Una banca del seme per salvare l’orso bruno marsicano

[3 dicembre 2014]

Nel gennaio 2013 la Società di storia della fauna “Giuseppe Altobello” aveva lanciato un appello in favore dell’orso bruno marsicano, facendo risaltare «l’anomalia della mancata previsione, tra le azioni a tutela del plantigrado, di una banca genetica a lui dedicata ed altre attività di conservazione ex situ. A nostro avviso un passo obbligato in presenza di una popolazione minacciata qual è quella che vive sulle nostre montagne». Oggi questo progetto è più vicino.

Si tratta di una strategia contemplata dalla Convention on biological diversity (Cbd), sottoscritta anche dall’Italia, e  che punta al mantenimento della variabilità genetica e della vitalità demografica di piccole popolazioni.

Per la  Società di storia della  fauna è  «un obiettivo da realizzarsi anche attraverso piani di allevamento, in condizioni controllate, delle specie in pericolo, con la finalità della loro reintroduzione nell’ambiente naturale.  Si tratta, in altre parole, di accantonare del prezioso patrimonio genetico che potrebbe rivelarsi risolutore nella malaugurata ipotesi che un evento imprevisto, ad esempio una epizoozia, porti sull’orlo dell’estinzione la esigua popolazione appenninica».

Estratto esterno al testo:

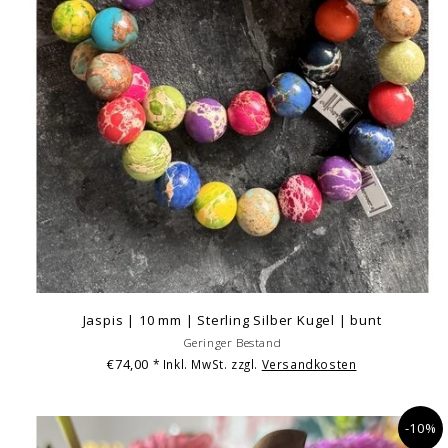
Jaspis | 10 mm | Sterling Silber Kugel | bunt
Geringer Bestand
€74,00
* Inkl. MwSt. zzgl.
Versandkosten
-10%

Una necessità già ribadita nel corso della tavola rotonda dedicata alle “Strategie di conservazione dell’orso bruno marsicano”, tenutasi a marzo a Roma. Oggi la Società di storia della  fauna  annuncia «un primo, concreto e importante, passo in questa direzione. Dopo mesi di contatti e relazioni, ad ampio raggio, siamo pervenuti alla costituzione di un Gruppo Tecnico di cui fanno parte docenti della Facoltà di Medicina Veterinaria della Università di Bologna, colleghi ricercatori della Università di Léon in e medici veterinari esperti in animali selvatici.  Le discipline messe in campo vanno dalla ecopatologia alla ostetricia e ginecologia veterinaria, dalla biochimica clinica all’anatomia patologica veterinaria fino alla etologia applicata. Altre competenze si aggiungeranno nelle prossime settimane».

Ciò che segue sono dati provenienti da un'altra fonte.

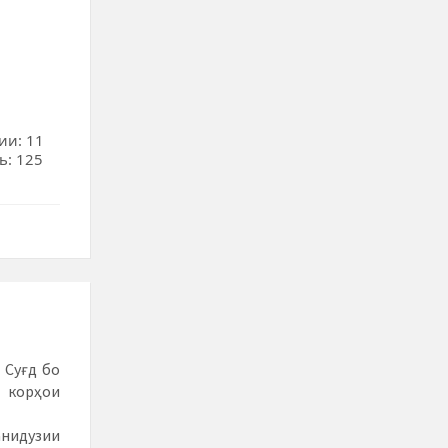
ии: 11
ь: 125
 Суғд бо
корҳои
нидузии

La Società di storia della  fauna evidenzia in particolare la partecipazione dei ricercatori spagnoli dell’Università di Léon che da oltre 10 anni lavorano a un progetto simile che ha portato alla realizzazione di  una banca del seme dell’orso bruno che vive sulla Cordigliera Cantabrica. Le tecniche, l’esperienza e il know-how che hanno messo insieme saranno condivise con il gruppo di lavoro italiano.  Non appena definiti i dettagli, i protocolli operativi i saranno sottoposti al parere e alla autorizzazione degli enti e delle istituzioni che sono responsabili delle g decisioni e della gestione in questo campo.

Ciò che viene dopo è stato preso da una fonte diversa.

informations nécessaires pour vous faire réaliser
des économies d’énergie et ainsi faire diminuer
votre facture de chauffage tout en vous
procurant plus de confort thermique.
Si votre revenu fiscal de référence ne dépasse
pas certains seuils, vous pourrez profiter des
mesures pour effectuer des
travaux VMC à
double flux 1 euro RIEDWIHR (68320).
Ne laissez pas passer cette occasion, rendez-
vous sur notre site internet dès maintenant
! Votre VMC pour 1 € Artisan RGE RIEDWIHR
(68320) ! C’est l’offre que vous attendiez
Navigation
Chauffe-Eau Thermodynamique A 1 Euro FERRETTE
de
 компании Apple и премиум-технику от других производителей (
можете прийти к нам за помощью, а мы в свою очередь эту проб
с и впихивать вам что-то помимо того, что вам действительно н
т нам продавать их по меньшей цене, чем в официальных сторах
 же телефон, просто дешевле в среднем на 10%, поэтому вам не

«Questo risultato, che riteniamo di sicuro interesse – conclude la Società di storia della fauna – lo offriamo al Parco nazionale d’Abruzzo, Lazio e Molise come un nostro contributo di collaborazione alla salvaguardia di una popolazione animale di eccezionale valore quale è quella rappresentata dall’orso bruno marsicano».